(Excerpted records Opens)

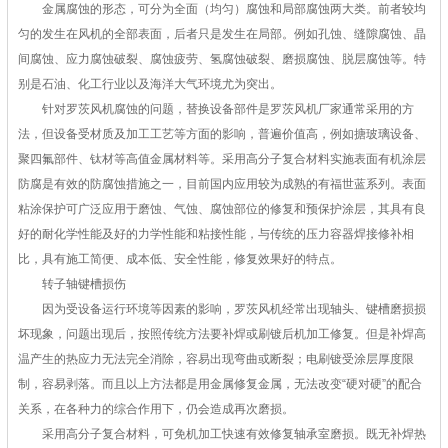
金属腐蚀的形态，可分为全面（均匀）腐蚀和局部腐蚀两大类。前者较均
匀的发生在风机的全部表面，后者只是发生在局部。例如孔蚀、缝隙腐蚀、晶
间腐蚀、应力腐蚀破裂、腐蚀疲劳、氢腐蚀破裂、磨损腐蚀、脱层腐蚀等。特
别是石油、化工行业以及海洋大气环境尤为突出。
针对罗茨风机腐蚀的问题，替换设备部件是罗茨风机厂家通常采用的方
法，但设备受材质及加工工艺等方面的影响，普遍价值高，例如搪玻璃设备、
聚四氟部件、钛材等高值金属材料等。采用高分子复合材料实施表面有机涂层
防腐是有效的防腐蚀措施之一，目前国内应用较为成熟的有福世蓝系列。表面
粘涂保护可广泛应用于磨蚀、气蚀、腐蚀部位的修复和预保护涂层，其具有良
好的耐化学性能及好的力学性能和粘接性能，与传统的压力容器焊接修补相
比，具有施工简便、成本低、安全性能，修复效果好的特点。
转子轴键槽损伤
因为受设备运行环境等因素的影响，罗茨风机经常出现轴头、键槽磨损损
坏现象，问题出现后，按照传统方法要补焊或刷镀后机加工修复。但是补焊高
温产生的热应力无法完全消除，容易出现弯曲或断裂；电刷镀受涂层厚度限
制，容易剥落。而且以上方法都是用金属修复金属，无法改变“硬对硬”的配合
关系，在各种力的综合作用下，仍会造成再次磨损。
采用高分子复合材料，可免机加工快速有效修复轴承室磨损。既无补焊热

(Excerpted records Closes)
(Excerpted records Opens)

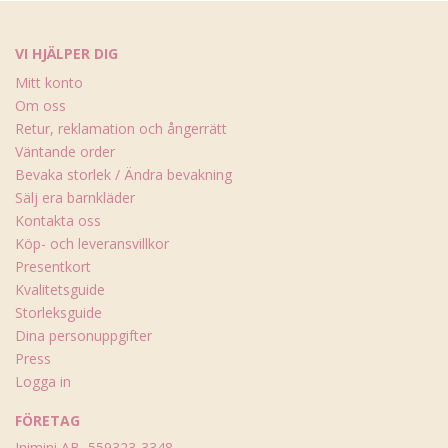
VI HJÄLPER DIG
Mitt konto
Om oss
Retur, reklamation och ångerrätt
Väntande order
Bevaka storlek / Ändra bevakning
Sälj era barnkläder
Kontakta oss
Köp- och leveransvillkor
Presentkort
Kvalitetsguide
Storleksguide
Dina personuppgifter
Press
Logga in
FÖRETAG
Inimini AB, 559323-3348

(Excerpted records Closes)
(Excerpted records Opens)

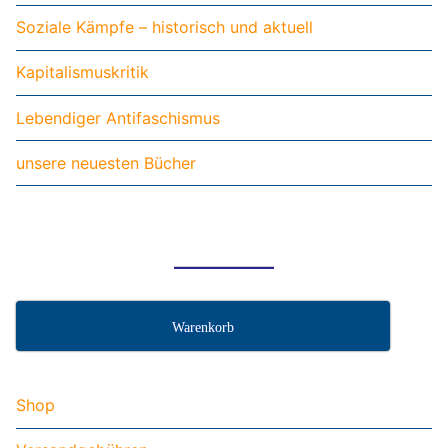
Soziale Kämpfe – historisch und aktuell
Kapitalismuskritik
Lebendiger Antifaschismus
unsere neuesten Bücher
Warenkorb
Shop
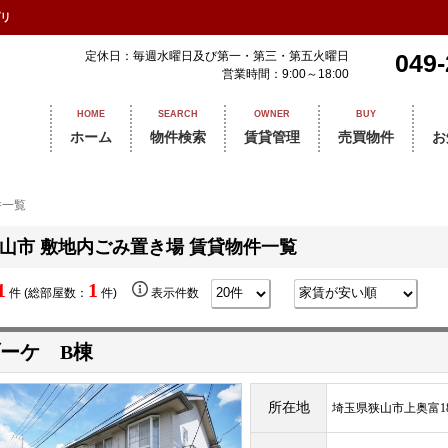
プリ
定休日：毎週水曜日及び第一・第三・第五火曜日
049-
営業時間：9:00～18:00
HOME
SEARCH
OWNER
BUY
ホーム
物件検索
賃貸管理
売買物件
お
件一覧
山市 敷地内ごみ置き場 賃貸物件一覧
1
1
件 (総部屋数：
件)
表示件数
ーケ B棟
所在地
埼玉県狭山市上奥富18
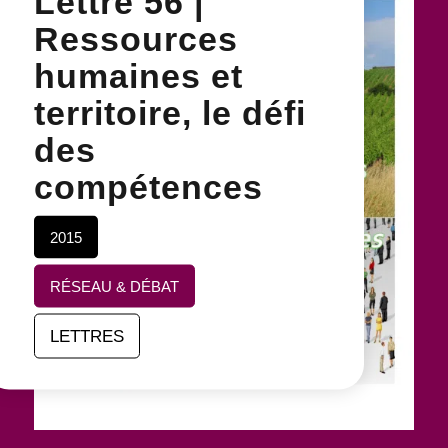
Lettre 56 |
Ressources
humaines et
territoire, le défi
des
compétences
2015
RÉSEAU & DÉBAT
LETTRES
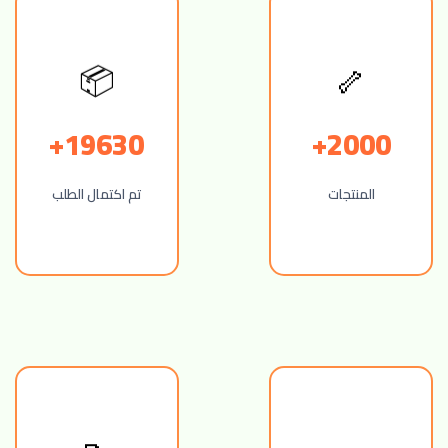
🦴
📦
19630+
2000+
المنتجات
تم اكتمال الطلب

(Excerpted records Closes)

_Work to complete_.
What is needed is an exact copy of the lines above, from the one containing "粘涂保护可广泛应用于磨蚀、气蚀、腐蚀部位的修复和预保护涂层，其具有良" through the one containing "采用高分子复合材料，可免机加工快速有效修复轴承室磨损。既无补焊热", with nothing added.

_Completed exercise_.
粘涂保护可广泛应用于磨蚀、气蚀、腐蚀部位的修复和预保护涂层，其具有良
好的耐化学性能及好的力学性能和粘接性能，与传统的压力容器焊接修补相
比，具有施工简便、成本低、安全性能，修复效果好的特点。
转子轴键槽损伤
因为受设备运行环境等因素的影响，罗茨风机经常出现轴头、键槽磨损损
坏现象，问题出现后，按照传统方法要补焊或刷镀后机加工修复。但是补焊高
温产生的热应力无法完全消除，容易出现弯曲或断裂；电刷镀受涂层厚度限
制，容易剥落。而且以上方法都是用金属修复金属，无法改变“硬对硬”的配合
关系，在各种力的综合作用下，仍会造成再次磨损。
采用高分子复合材料，可免机加工快速有效修复轴承室磨损。既无补焊热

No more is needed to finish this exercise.